Privacy Enhancing Technologies for Data Analytics and ML
If your work includes machine learning or analytics, you’re likely facing serious data challenges. When we speak with C-Suite leaders, compliance officers, data scientists, and even with cloud architects, there are three major themes around data that come up most often:
- Data Access
- Data Prep
- Data Bias.
On top of this, there’s a host of compliance requirements that they need to meet.
But what if emerging Privacy-Enhancing Technologies (PETs) could reshape and catalyze your organization’s data-based innovations? PETs are designed to leverage the most valuable parts of your data — to unlock its full potential — without creating privacy or security risks. But conventional PETs are unfortunately not always enough.
This article will help you understand the major data challenges facing healthcare and finserv professionals in 2022, and familiarize you with the strengths and drawbacks of how each privacy approach addresses these challenges.
The 3 biggest challenges for healthcare and finserv professionals in 2022
Challenge #1: Data Access
Data access, which we translate to data interoperability in healthcare, is the number one bottleneck that is stopping healthcare insurance providers, hospital systems, and other regulatory agencies from being able to provide good analytics.
Typically, if you’re working in something like a hospital system, you’re going to have multiple EHR records. Each wing of a department could be using a different system. Clinicians might be using something like Epic for their EHR records or electronic health records, whereas you might have another wing that’s behavioral health focused, and they might be using an entirely different tool to collect behavioral health questionnaires and information on all of this.

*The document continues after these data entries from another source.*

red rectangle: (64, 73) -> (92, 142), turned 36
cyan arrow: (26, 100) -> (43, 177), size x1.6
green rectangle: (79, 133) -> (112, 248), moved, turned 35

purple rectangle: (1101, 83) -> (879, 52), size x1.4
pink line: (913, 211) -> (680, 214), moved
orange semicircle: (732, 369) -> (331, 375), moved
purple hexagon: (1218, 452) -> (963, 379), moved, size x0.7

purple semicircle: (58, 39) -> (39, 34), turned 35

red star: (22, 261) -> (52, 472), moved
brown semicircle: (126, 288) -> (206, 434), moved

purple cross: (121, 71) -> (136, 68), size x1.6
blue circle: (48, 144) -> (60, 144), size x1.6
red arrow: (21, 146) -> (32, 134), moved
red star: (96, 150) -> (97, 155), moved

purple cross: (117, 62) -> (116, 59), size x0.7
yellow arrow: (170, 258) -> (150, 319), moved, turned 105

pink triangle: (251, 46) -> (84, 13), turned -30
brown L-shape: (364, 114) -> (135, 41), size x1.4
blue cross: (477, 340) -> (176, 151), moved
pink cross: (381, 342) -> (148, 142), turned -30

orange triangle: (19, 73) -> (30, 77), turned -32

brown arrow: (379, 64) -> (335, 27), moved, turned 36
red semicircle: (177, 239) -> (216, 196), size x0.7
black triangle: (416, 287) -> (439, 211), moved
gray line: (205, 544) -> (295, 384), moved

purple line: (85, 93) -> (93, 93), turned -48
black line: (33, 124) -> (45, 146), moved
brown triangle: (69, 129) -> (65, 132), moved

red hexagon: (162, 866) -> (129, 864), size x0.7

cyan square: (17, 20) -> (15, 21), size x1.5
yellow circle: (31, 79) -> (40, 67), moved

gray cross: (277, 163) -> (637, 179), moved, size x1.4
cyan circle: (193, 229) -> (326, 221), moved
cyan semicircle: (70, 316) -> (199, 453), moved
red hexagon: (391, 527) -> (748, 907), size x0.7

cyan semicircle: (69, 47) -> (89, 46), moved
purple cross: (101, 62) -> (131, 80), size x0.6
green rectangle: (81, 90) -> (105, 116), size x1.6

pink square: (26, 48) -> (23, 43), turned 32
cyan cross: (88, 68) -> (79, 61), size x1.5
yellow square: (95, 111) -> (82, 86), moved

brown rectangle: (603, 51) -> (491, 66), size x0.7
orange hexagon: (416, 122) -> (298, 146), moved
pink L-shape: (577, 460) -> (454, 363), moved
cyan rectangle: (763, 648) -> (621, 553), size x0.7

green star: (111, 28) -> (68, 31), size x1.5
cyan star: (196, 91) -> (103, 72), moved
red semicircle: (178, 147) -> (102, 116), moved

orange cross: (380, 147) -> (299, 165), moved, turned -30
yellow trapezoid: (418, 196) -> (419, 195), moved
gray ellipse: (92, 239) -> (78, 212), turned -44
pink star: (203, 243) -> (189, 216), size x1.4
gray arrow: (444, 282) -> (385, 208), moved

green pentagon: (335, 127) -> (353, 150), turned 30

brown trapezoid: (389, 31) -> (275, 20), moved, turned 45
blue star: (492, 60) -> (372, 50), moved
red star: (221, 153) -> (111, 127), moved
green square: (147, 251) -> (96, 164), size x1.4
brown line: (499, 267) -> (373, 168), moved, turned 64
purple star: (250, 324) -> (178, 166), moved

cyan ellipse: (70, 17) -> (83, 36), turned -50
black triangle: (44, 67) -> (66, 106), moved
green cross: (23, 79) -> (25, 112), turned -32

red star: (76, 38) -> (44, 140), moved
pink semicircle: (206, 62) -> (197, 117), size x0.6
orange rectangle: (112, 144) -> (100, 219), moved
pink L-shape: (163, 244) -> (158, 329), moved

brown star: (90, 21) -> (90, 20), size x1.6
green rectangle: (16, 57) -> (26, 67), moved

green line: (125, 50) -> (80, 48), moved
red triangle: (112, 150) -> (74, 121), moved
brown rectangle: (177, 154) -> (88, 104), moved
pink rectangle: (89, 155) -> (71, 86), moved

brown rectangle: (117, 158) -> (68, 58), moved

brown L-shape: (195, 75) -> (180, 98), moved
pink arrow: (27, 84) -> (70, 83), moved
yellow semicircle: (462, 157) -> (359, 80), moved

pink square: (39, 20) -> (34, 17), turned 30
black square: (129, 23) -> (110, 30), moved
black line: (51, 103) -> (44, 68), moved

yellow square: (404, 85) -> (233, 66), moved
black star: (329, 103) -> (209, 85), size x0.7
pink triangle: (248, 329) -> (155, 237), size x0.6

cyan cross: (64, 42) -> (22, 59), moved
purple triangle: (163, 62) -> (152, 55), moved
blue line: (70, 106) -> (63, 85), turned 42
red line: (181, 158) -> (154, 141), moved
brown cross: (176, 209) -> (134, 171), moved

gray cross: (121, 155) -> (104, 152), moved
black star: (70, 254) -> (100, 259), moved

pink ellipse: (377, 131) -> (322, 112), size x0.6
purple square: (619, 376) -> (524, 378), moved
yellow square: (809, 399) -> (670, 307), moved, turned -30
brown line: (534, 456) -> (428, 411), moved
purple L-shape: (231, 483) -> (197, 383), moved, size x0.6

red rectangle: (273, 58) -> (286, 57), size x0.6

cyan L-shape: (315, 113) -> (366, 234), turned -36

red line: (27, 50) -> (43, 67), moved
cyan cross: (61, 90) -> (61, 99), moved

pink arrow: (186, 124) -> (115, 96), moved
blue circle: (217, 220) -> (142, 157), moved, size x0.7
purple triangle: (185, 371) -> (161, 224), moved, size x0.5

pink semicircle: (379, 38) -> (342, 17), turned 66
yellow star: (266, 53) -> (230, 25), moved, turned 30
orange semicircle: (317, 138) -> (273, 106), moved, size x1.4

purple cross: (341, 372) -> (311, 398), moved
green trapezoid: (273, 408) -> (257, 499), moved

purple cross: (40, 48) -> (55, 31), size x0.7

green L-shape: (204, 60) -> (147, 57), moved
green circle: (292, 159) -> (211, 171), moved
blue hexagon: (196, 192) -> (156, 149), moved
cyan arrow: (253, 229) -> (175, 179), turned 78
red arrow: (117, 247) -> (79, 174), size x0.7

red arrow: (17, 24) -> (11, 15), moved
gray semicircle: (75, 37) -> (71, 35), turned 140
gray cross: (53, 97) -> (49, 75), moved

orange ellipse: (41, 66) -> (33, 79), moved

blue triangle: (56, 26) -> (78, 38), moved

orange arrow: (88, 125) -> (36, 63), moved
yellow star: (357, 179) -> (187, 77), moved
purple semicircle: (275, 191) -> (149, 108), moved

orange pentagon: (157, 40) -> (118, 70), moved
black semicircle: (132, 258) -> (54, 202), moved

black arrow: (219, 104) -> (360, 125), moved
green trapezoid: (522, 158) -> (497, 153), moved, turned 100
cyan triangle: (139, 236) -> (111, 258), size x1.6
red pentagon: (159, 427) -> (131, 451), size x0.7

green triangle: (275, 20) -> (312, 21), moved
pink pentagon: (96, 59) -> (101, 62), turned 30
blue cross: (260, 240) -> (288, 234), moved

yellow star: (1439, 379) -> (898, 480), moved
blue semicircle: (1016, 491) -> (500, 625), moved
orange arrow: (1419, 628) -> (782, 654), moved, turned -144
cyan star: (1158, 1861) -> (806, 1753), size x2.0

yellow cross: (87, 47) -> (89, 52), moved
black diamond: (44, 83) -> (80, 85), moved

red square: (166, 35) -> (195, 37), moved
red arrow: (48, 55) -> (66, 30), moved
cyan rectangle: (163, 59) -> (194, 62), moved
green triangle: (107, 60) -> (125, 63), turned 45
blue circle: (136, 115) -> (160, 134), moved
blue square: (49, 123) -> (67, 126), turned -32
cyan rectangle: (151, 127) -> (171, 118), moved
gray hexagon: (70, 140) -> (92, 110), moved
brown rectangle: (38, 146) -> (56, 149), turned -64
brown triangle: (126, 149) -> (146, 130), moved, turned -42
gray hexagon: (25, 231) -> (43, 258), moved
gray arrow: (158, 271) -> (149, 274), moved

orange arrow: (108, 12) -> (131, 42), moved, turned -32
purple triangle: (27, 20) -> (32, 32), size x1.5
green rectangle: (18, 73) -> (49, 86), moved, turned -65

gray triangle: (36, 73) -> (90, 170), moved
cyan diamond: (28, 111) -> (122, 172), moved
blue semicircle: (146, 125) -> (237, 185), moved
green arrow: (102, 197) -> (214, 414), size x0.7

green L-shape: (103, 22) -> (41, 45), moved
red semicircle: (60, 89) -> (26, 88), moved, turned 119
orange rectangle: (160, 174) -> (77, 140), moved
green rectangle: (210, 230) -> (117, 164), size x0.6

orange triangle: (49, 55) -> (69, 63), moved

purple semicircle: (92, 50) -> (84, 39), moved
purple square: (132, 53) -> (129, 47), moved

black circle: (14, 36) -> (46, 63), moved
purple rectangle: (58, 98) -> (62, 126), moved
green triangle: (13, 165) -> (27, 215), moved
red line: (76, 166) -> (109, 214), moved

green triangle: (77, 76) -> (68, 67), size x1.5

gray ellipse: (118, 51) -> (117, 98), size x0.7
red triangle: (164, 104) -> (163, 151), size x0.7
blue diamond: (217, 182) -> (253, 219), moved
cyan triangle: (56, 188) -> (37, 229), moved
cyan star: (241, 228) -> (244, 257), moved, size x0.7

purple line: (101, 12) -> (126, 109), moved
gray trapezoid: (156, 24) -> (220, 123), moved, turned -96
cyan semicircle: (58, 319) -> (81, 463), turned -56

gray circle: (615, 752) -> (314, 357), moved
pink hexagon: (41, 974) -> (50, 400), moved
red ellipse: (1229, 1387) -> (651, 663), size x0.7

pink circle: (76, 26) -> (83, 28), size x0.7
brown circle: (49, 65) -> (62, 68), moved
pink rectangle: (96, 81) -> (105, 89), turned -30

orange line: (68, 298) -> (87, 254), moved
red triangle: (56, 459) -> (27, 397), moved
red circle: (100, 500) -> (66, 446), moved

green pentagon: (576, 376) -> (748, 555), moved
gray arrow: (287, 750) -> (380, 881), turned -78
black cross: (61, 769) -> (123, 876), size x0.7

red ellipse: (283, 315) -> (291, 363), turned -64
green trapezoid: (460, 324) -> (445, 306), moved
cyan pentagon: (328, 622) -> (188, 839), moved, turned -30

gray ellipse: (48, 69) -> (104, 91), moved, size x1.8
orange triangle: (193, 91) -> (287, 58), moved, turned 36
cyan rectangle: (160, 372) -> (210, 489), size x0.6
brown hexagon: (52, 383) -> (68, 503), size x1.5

This leads to organizations using a ton of different EHR systems that don’t talk to each other. For instance, the State of California needed a system to handle Medicare, Medicaid, and Tricare claims, and then aggregate all that information in a third-party cloud environment. This type of consolidation takes a lot of extra labor, and causes huge bottlenecks within the data access space for healthcare agencies.
Maybe you’re not a giant conglomerate like the California government, or a major hospital insurance system. But you might have a local business or a local hospital where you have different cloud environments set up, or you might have different EHR systems set up, where data’s coming in from multiple sources.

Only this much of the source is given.